Brief:
What you write should be an exact repeat of the lines from the one with "企業・店舗・医療関係者の方 (938, 2509)" through the final line below, minus the pictures.

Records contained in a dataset
/---
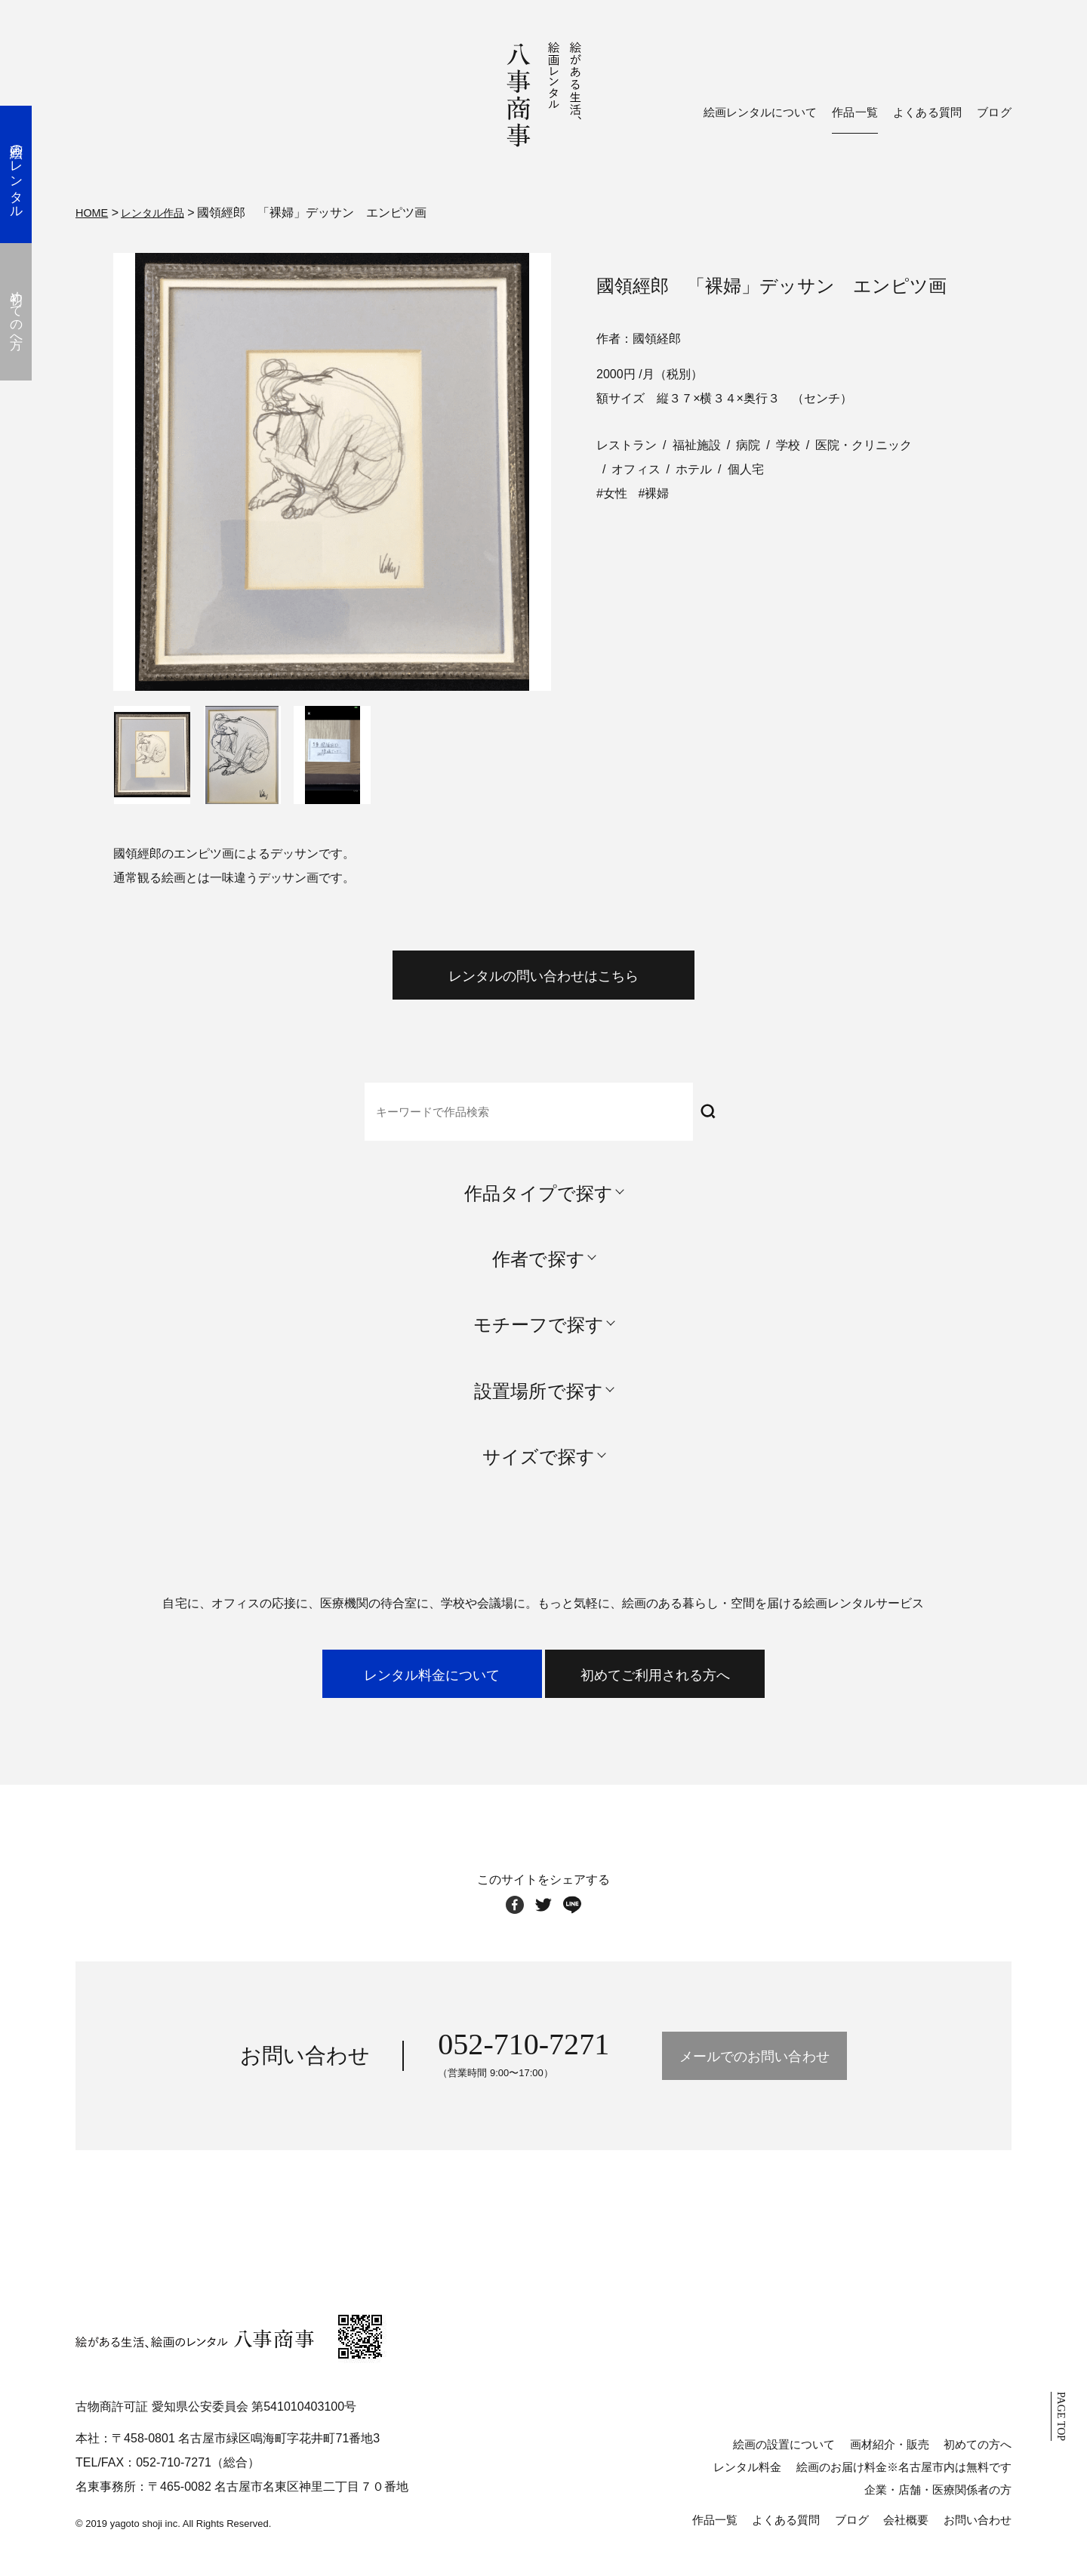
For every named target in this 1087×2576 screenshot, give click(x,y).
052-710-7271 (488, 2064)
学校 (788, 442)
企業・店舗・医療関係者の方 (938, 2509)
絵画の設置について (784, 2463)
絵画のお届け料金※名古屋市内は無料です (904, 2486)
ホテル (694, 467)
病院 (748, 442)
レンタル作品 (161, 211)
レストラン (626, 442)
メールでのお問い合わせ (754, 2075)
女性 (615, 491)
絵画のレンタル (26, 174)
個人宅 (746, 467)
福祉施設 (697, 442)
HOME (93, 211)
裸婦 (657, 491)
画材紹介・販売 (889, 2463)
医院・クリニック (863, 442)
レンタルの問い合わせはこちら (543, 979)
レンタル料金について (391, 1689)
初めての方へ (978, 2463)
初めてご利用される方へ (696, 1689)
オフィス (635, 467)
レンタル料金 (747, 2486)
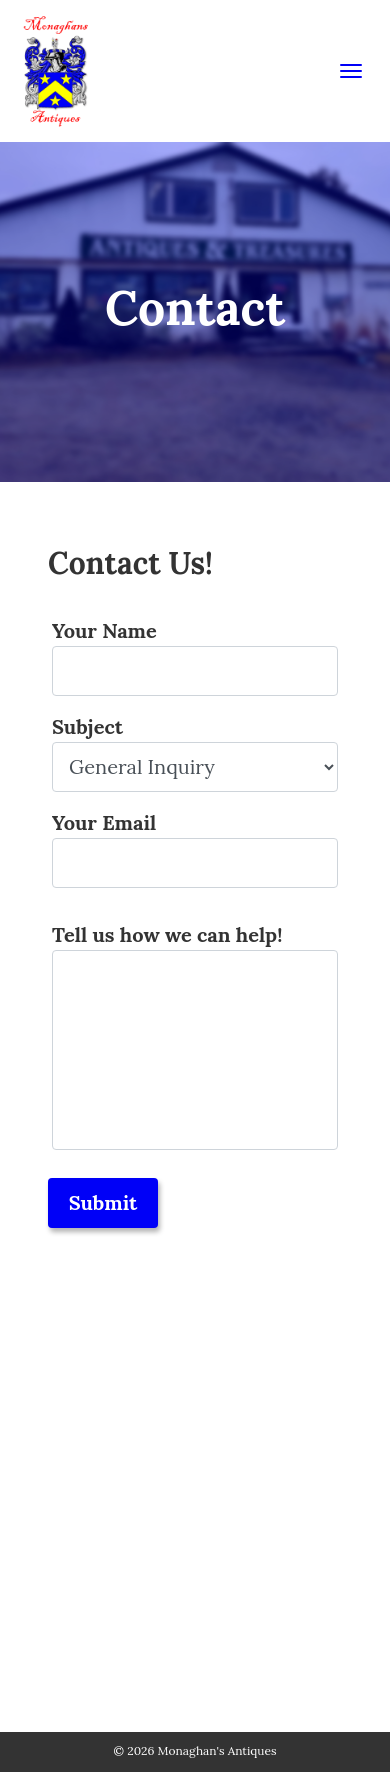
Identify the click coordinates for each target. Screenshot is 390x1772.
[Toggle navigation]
\---
Problem solution:
企業・店舗・医療関係者の方 (938, 2509)
絵画の設置について (784, 2463)
絵画のお届け料金※名古屋市内は無料です (904, 2486)
ホテル (694, 467)
病院 (748, 442)
レンタル作品 (161, 211)
レストラン (626, 442)
メールでのお問い合わせ (754, 2075)
女性 (615, 491)
絵画のレンタル (26, 174)
個人宅 (746, 467)
福祉施設 (697, 442)
HOME (93, 211)
裸婦 (657, 491)
画材紹介・販売 (889, 2463)
医院・クリニック (863, 442)
レンタルの問い合わせはこちら (543, 979)
レンタル料金について (391, 1689)
初めての方へ (978, 2463)
初めてご利用される方へ (696, 1689)
オフィス (635, 467)
レンタル料金 (747, 2486)
Identify the click coordinates for each target. Screenshot is 390x1772.
[Toggle navigation]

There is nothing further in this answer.